How Morning Routines Set up Children for Early Success

As a parent, mornings are anything but easy and relaxed. You’re busy making sure your child is up, out of bed, brushing their teeth, getting dressed, eating breakfast, and out the door on time.

Establishing a morning routine can help not only ease this daily process, but also facilitate the development of executive function skills.

How to execute

Executive function skills help us organize information, manage time, act appropriately, and complete steps to reach a goal. These skills began to develop in your child’s early years and will be skills they use for the rest of their life. 

In particular, your child will develop: self-control, which will help them get started on time and stay on track; working memory, the ability to remember what is part of the routine and what steps need completing; and mental flexibility, the ability to adjust the routine if something unexpected comes up, like spilling juice on the shirt they planned to wear to school.

Raising the routine

Start by deciding on the tasks in the routine and talking them out. For example, you can say, “First, go to the bathroom, and then brush your teeth. Next, get dressed and eat breakfast. Last, grab your lunch and backpack, and out the door we go!”

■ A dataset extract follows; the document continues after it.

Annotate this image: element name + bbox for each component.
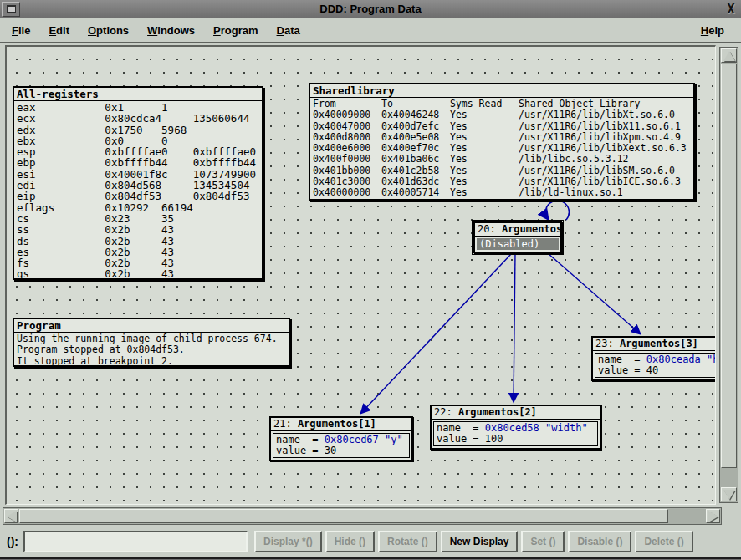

For some children, you may need to give them fewer tasks at once. For example, you can say, “Go to the bathroom and brush your teeth.” Once they’ve done that, go to the next task: “Great job! Now get dressed and come down for breakfast.” This can help if your child struggles with working memory.

One step at a time

Furthermore, teach your child how to do each step in the routine. Kids need to see how to do the steps, not just be told. You can also incorporate step-by-step instructions and post them where they can be easily seen. Use a picture list if your child can’t read yet.

The number of steps in the task and your expectations for how much help your child will need should be age-appropriate. Slowly phase out cues as the steps become more routine and your child becomes more independent. 

Even though there’s no school on the weekends, try to keep the routine going on Saturdays, Sundays, and vacations, as consistency is key for development of executive function skills.

Remember that some children learn tasks more quickly or slowly than others. Don’t give up! Continue to guide your child until they are successful. If you have any concerns about your child’s abilities, don’t hesitate to bring it up with your healthcare provider.